Sans surprise, la majorité de ces sommes se concentrent en Alberta, soit 29 milliards de dollars, dont 13,3 milliards dans le développement des sables bitumineux.
L’ACPP prévoit aussi une « légère augmentation » des investissements en Colombie-Britannique, principalement en raison de la production par fracturation qui servira à alimenter le nouveau complexe de liquéfaction LNG Canada avec du gaz qui sera transporté par le pipeline Coastal GasLink. Tout ce projet « se dirige vers sa phase de mise en service et de démarrage », précise l’organisme représentant l’industrie des énergies fossiles.
Le ministre fédéral de l’Environnement, Steven Guilbeault, a aussi approuvé en mars 2023 un projet d’usine flottante qui produira chaque année trois millions de tonnes de gaz naturel liquéfié dans la région de Kitimat, en Colombie-Britannique. Le projet sera alimenté par Coastal GasLink.
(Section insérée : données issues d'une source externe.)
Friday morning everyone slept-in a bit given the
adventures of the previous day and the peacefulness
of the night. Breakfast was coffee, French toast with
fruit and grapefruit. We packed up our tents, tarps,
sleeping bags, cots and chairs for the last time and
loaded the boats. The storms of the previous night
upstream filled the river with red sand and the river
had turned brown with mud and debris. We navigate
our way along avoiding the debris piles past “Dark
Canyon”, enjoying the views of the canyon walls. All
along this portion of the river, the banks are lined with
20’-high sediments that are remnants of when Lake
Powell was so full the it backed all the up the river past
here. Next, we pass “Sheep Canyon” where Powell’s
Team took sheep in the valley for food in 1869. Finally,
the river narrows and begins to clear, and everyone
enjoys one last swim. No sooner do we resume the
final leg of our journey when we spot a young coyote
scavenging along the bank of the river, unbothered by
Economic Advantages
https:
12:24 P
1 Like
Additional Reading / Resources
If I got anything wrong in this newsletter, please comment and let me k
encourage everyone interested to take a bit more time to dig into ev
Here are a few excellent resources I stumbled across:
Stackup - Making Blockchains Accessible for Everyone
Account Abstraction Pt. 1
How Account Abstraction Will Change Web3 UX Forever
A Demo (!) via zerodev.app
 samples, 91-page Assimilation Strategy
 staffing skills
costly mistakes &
Quant au large de Terre-Neuve-etLabrador, on anticipe des dépenses de 2 milliards de dollars cette année, alors que « le potentiel de croissance et d’augmentation des exportations demeure considérable » pour l’industrie pétrolière en milieu marin. En plus du projet Bay du Nord, approuvé par le gouvernement Trudeau, on prévoit lancer des appels d’offres supplémentaires d’ici 2029 afin d’accorder de nouveaux permis d’exploration.
Pétrole en milieu marin
« Il y a place à un optimisme prudent par rapport à la production actuelle de pétrole canadien, qui atteint des niveaux records, en prévision de l’achèvement du projet d’expansion de Trans Mountain au deuxième trimestre. Nous nous rapprochons également de l’achèvement de la première installation d’exportation de gaz naturel liquéfié d’importance mondiale du Canada, en Colombie-Britannique, prévue en 2025 », résume la présidente et cheffe de la direction de l’ACPP, Lisa Baiton.
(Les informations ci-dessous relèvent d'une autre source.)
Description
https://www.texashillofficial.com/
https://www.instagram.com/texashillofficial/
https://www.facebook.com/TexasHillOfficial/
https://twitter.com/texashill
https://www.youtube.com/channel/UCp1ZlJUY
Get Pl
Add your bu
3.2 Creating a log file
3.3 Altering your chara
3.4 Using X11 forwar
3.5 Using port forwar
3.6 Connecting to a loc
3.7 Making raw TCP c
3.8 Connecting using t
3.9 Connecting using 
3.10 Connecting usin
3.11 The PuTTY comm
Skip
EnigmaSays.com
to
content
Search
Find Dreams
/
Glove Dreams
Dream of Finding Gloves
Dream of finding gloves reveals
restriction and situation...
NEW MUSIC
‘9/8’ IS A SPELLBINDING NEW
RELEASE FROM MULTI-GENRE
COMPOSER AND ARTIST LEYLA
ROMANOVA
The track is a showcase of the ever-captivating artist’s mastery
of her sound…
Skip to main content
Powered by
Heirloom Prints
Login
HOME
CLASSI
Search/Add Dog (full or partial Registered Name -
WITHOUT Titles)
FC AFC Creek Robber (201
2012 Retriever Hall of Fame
« Alors que ce mois de février est en passe de battre un nombre sans précédent de records de chaleur, les pétrolières canadiennes nous montrent une fois de plus qu’elles ne prennent pas leur responsabilité dans la crise climatique au sérieux et continuent à mettre de l’huile sur le feu », a déploré mardi Salomé Sané, chargée de campagne climat chez Greenpeace Canada.
« Au lieu de mettre des milliards dans des projets qui aggraveront la crise climatique, il faudrait que cet argent soit investi dans la transition vers des énergies propres et redistribué aux communautés en première ligne face aux impacts du changement climatique », a-t-elle ajouté.
Plafond d’émissions
« Malgré ces tendances positives, il y a toujours un sentiment de prudence, en grande partie en raison de l’incertitude persistante entourant la politique sur les émissions proposée au Canada, qui continue d’être un facteur important dans les décisions d’investissement », souligne par ailleurs Mme Baiton.
Le gouvernement Trudeau a annoncé à la fin de 2023 qu’un plafond d’émissions de gaz à effet de serre (GES) serait imposé à l’industrie pétrolière et gazière, mais pas avant 2030. Le plan fédéral prévoit aussi la « souplesse » nécessaire pour permettre aux entreprises d’augmenter la production, notamment dans le secteur des sables bitumineux. Cette production pourrait avoisiner 5,2 millions de barils par jour en 2030, soit près de 1,9 milliard par année, dont environ 1,3 milliard de barils provenant des sables bitumineux.
L’objectif est néanmoins de réduire les émissions à 106 millions de tonnes (Mt), voire 112 Mt en 2030, ce qui équivaut à un recul de 16 % à 20 % par rapport au niveau de 2005. À titre de comparaison, le Canada a fixé un objectif de réduction nationale des émissions de GES de 40 % d’ici 2030 par rapport à 2005.
Selon le plus récent bilan officiel des émissions de GES du Canada, celui de 2021, les émissions imputables uniquement à l’extraction d’énergies fossiles ont augmenté, pour atteindre 103 Mt. Des données publiées en septembre par l’Institut climatique du Canada indiquent que la croissance des GES du secteur se serait poursuivie en 2022.